Wie sich die Unterkunft finanziere, fragen wir. “Die Regierung unterstützt uns mit 17 Rand pro Person pro Tag aber nur für 40 Leute” erzählt John, und fragt ob wir uns vorstellen können, wie viel das ist. Das wäre etwas mehr als ein Euro stellen wir schnell fest und da die Preise in Kapstadt fast auf europäischem Niveau liegen, kann man damit vielleicht ein Frühstück organisieren, aber nicht für 75 Bewohner.
Er sei doch Pastor, fragen wir. Welche Rolle spiele die Religion bei seiner Arbeit? “Bei unserer täglichen Arbeit hilft Religion nicht” antwortet er, leider gäbe es zu viele kirchliche Projekte, die auf Mitleid, nicht aber auf Hilfe zur Selbsthilfe aufgebaut seien. Deswegen habe er dieses Projekt außerhalb von institutionellen Geldgebern aufgebaut. “Sonntags gebe ich einen Gottesdienst mit Musik”, sagt er, diese Gottesdienste würden auch von seiner Familie und anderen Menschen aus der Umgebung besucht. Dafür feiere er den Gottesdienst, um mit Menschen ins Gespräch zu kommen, um deren Nöte und Anliegen zu verstehen und die Anliegen und Nöte seiner Schützlinge eine Öffentlichkeit zu geben.
“Instead giving people a fish, you should tell them how to catch fish”, sei ein chinesische Sprichwort, das ihn motiviere.

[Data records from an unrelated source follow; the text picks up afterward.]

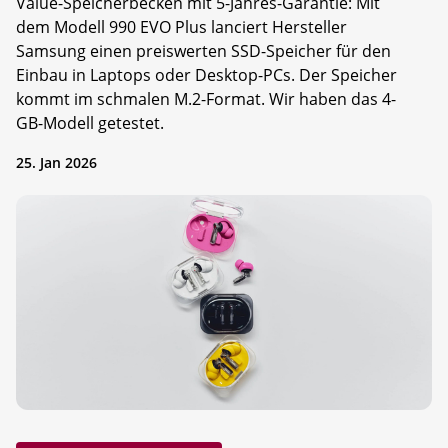
Value-Speicherbecken mit 5-Jahres-Garantie: Mit
dem Modell 990 EVO Plus lanciert Hersteller
Samsung einen preiswerten SSD-Speicher für den
Einbau in Laptops oder Desktop-PCs. Der Speicher
kommt im schmalen M.2-Format. Wir haben das 4-
GB-Modell getestet.
25. Jan 2026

“Wie ist es denn mit der Musik?”, fragen wir, schließlich ist John im Gymnasium Kirchheim auch für seine musikalischen Auftritte bekannt. “Ich bin kein guter Musiker”, sagt er mit selbstkritischem Grinsen. “Aber es macht mir Spaß, mit Freunden zu singen. Am besten ist es, weil wir dadurch immer etwas für unsere Arbeit einnehmen.”

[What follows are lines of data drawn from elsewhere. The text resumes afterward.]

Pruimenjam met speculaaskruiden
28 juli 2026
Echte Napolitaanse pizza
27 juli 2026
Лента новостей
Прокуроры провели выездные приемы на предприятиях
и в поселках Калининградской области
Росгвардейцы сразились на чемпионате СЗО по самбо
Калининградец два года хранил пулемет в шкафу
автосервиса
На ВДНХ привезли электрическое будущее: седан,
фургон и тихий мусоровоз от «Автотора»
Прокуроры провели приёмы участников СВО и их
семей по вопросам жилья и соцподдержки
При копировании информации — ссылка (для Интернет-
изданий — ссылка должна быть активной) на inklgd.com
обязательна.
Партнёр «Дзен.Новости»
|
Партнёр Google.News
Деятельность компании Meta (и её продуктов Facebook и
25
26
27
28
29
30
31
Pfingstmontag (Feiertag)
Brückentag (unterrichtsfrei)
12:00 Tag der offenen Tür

Zum Abschluss haben wir nur noch eine Frage: “Seit du deine Arbeit machst, hat sich in Afrika viel verändert. Zum Positiven, wie wir meinen. Was ist deine Meinung? Was macht Afrika stark?”
“Ja, es hat sich viel verändert, aber noch laufen viele Dinge nicht richtig. Was mich freut und ermutigt ist, dass die Menschen hier daran glauben, das Richtige zu tun. Man muss ‘consistent’ sein, die Dinge immer weiter voran treiben, damit sich etwas ändert … Wir brauchen dazu auch Vorbilder, Menschen die etwas bewegen und zu denen wir aufblicken können .” John spricht bewegt und seine Augen glänzen, als er uns zum Abschluss erzählt, wie er mit dem Einverständnis seiner Familie einen sicheren Beruf aufgegeben hat, um diese Organisation ins Leben zu rufen. “Als ich da im 15. Stock saß und auf die Straße blickte und einen kleinen Jungen betteln sah, da wusste ich, dass ich eine andere Arbeit brauche, dass ich dorthin auf die Straße gehöre, weil ich mich in ihm wiedererkannte.”